Considered the world’s second-largest economy, if you can believe its statistics, China went from annual growth of more than 10% for decades until the last four years when it began to decline to just over 2% per year. Although some external factors contributed to the economic downturn, the CCP’s policies were the leading cause of its decline.
The information blockade
An accurate analysis of the Chinese economy is an ordeal. Not only is the Chinese communist regime the only source of statistics and figures about China for the rest of the world, but the CCP has a long history of manipulating public opinion by using false information to deny without explanation.
Additionally, the state interferes with all Chinese mainstream media, and there are no media critical of the CCP in China. Moreover, Internet censorship is so high that it is challenging to send essential information outside the country. As a result, to get an approximation of what is happening inside China, many experts and specialized media use data from “citizen journalists,” informants within the system, or Chinese exiles who know the country’s internal situation.
Even so, all figures and statistics on China are considered approximate and are always estimated to be worse than what is published.
A concrete case: Many experts and specialized media in China claim that there are hundreds of millions of Chinese in rural and urban areas living with very high levels of poverty, without access to drinking water, electricity, hospitals—living on what they sow.
However, based on the Chinese regime’s statistics, the whole world celebrated in 2020 when China announced that it had eliminated extreme poverty, although no independent organization or government in the world could prove that this was true.
The ‘Chinese miracle’
Under the leadership of the Chinese Communist Party, while most countries in Asia were prospering, China was impoverished.
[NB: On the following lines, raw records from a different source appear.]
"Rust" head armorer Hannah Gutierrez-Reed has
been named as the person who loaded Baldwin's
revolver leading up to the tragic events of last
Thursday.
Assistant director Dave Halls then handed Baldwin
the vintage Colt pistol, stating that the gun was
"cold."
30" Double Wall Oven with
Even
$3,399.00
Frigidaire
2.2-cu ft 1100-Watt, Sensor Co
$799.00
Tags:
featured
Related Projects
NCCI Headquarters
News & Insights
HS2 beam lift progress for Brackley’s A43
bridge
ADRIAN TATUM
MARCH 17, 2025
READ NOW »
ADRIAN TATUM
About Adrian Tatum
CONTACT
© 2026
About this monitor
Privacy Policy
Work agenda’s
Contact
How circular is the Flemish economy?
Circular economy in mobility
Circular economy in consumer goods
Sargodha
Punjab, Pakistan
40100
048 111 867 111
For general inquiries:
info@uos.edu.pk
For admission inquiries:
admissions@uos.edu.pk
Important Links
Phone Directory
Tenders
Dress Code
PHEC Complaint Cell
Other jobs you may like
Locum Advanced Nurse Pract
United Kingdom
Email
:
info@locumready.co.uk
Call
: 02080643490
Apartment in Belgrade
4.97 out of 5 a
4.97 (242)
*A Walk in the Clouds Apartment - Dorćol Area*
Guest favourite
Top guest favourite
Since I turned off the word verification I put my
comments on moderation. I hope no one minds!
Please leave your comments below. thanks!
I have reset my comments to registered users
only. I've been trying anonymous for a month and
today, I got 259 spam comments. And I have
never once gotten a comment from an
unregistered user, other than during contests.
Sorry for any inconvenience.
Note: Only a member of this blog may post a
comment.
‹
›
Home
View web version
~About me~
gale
Due to the CCP’s constant political moves, such as the Great Leap Forward, which caused the Great Famine where over 10 million Chinese died because of Mao Zedong’s idea to ‘industrialize’ China, the CCP’s policies drove China into poverty and despair.
Deng Xiaoping decided to open up the economy in his last attempts to stay in power. Within a few years, the abundant cheap labor, a temptation for companies seeking to reduce production costs, gradually turned China into the world’s manufacturing center.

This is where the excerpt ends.